* TASK REQUIREMENTS *
Reproduce all the lines below exactly and omit the images.

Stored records
☆ ☆ ☆ ☆
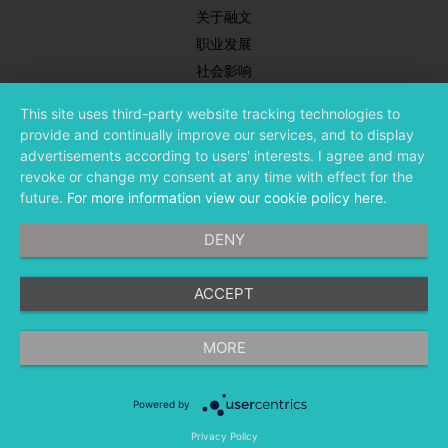
关于融文
职业发展
社会影响
新闻中心
This site uses third-party website tracking technologies to
合作伙伴
provide and continually improve our services, and to display
投资者关系
advertisements according to users' interests. I agree and may
revoke or change my consent at any time with effect for the
future.
For more information view our cookie policy here
.
DENY
ACCEPT
©
融文（Meltwater） 版权所有
MORE
Powered by
隐私条款
法律条款
移动应用程序
Privacy Policy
☆ ☆ ☆ ☆
* RESULT OF THE EXERCISE *
关于融文
职业发展
社会影响
新闻中心
This site uses third-party website tracking technologies to
合作伙伴
provide and continually improve our services, and to display
投资者关系
advertisements according to users' interests. I agree and may
revoke or change my consent at any time with effect for the
future.
For more information view our cookie policy here
.
DENY
ACCEPT
©
融文（Meltwater） 版权所有
MORE
Powered by
隐私条款
法律条款
移动应用程序
Privacy Policy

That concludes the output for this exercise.